Record set Block Start
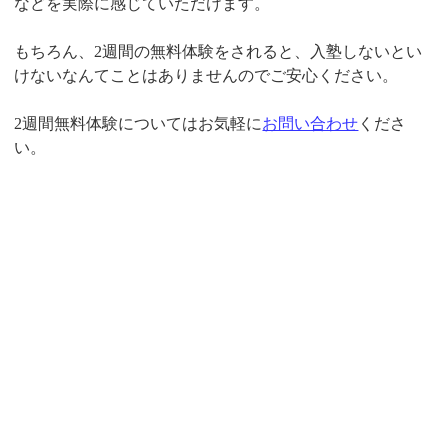
などを実際に感じていただけます。
もちろん、2週間の無料体験をされると、入塾しないとい
けないなんてことはありませんのでご安心ください。
2週間無料体験についてはお気軽に
お問い合わせ
くださ
い。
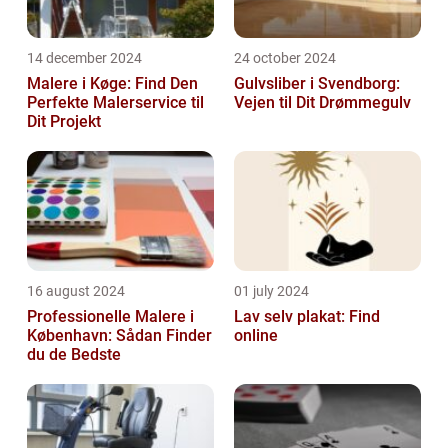
14 december 2024
24 october 2024
Malere i Køge: Find Den
Gulvsliber i Svendborg:
Perfekte Malerservice til
Vejen til Dit Drømmegulv
Dit Projekt
16 august 2024
01 july 2024
Professionelle Malere i
Lav selv plakat: Find
København: Sådan Finder
online
du de Bedste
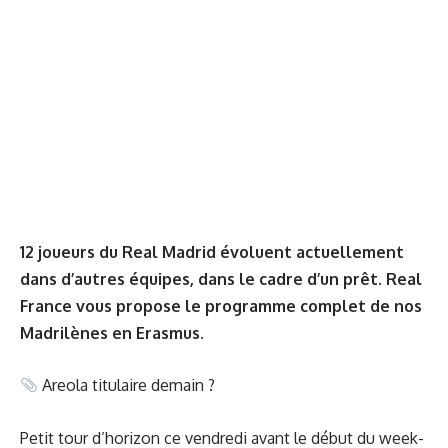
12 joueurs du Real Madrid évoluent actuellement
dans d’autres équipes, dans le cadre d’un prêt. Real
France vous propose le programme complet de nos
Madrilènes en Erasmus.
Areola titulaire demain ?
Petit tour d’horizon ce vendredi avant le début du week-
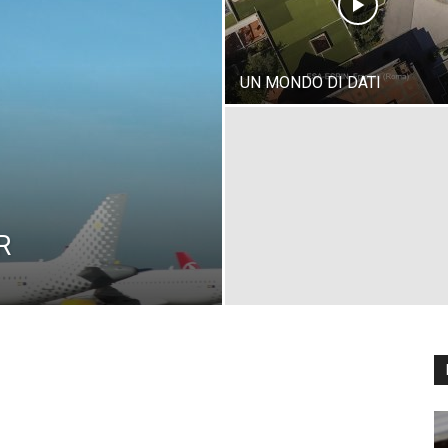
UN MONDO DI DATI
R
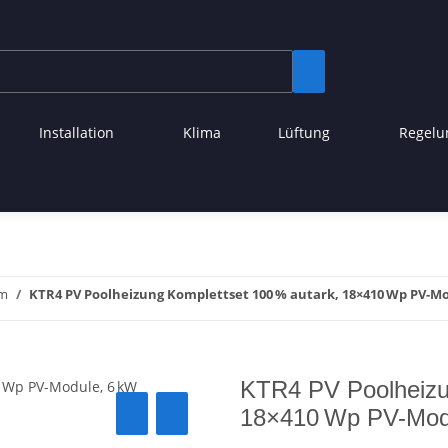
Installation
Klima
Lüftung
Regelu
em
KTR4 PV Poolheizung Komplettset 100 % autark, 18×410 Wp PV-
KTR4 PV Poolheizu
18×410 Wp PV-Mod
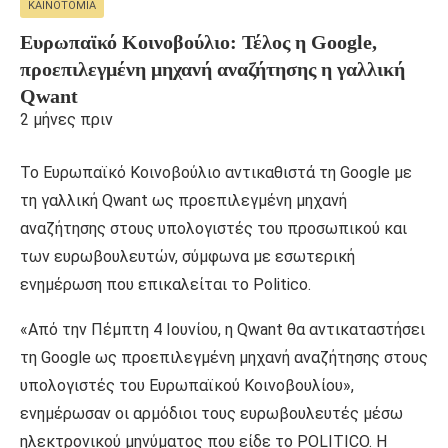
ΚΑΙΝΟΤΟΜΊΑ
Ευρωπαϊκό Κοινοβούλιο: Τέλος η Google,
προεπιλεγμένη μηχανή αναζήτησης η γαλλική
Qwant
2 μήνες πριν
Το Ευρωπαϊκό Κοινοβούλιο αντικαθιστά τη Google με
τη γαλλική Qwant ως προεπιλεγμένη μηχανή
αναζήτησης στους υπολογιστές του προσωπικού και
των ευρωβουλευτών, σύμφωνα με εσωτερική
ενημέρωση που επικαλείται το Politico.
«Από την Πέμπτη 4 Ιουνίου, η Qwant θα αντικαταστήσει
τη Google ως προεπιλεγμένη μηχανή αναζήτησης στους
υπολογιστές του Ευρωπαϊκού Κοινοβουλίου»,
ενημέρωσαν οι αρμόδιοι τους ευρωβουλευτές μέσω
ηλεκτρονικού μηνύματος που είδε το POLITICO. Η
Record set Block End
**Exercise requirements**
Could the data be reproduced exactly, with the pictures omitted?

**Exercise answer**
などを実際に感じていただけます。
もちろん、2週間の無料体験をされると、入塾しないとい
けないなんてことはありませんのでご安心ください。
2週間無料体験についてはお気軽に
お問い合わせ
くださ
い。
14 december 2024
24 october 2024
Malere i Køge: Find Den
Gulvsliber i Svendborg:
Perfekte Malerservice til
Vejen til Dit Drømmegulv
Dit Projekt
16 august 2024
01 july 2024
Professionelle Malere i
Lav selv plakat: Find
København: Sådan Finder
online
du de Bedste
12 joueurs du Real Madrid évoluent actuellement
dans d’autres équipes, dans le cadre d’un prêt. Real
France vous propose le programme complet de nos
Madrilènes en Erasmus.
Areola titulaire demain ?
Petit tour d’horizon ce vendredi avant le début du week-
UN MONDO DI DATI
R
Installation
Klima
Lüftung
Regelu
em
KTR4 PV Poolheizung Komplettset 100 % autark, 18×410 Wp PV-
KTR4 PV Poolheizu
18×410 Wp PV-Mod
ΚΑΙΝΟΤΟΜΊΑ
Ευρωπαϊκό Κοινοβούλιο: Τέλος η Google,
προεπιλεγμένη μηχανή αναζήτησης η γαλλική
Qwant
2 μήνες πριν
Το Ευρωπαϊκό Κοινοβούλιο αντικαθιστά τη Google με
τη γαλλική Qwant ως προεπιλεγμένη μηχανή
αναζήτησης στους υπολογιστές του προσωπικού και
των ευρωβουλευτών, σύμφωνα με εσωτερική
ενημέρωση που επικαλείται το Politico.
«Από την Πέμπτη 4 Ιουνίου, η Qwant θα αντικαταστήσει
τη Google ως προεπιλεγμένη μηχανή αναζήτησης στους
υπολογιστές του Ευρωπαϊκού Κοινοβουλίου»,
ενημέρωσαν οι αρμόδιοι τους ευρωβουλευτές μέσω
ηλεκτρονικού μηνύματος που είδε το POLITICO. Η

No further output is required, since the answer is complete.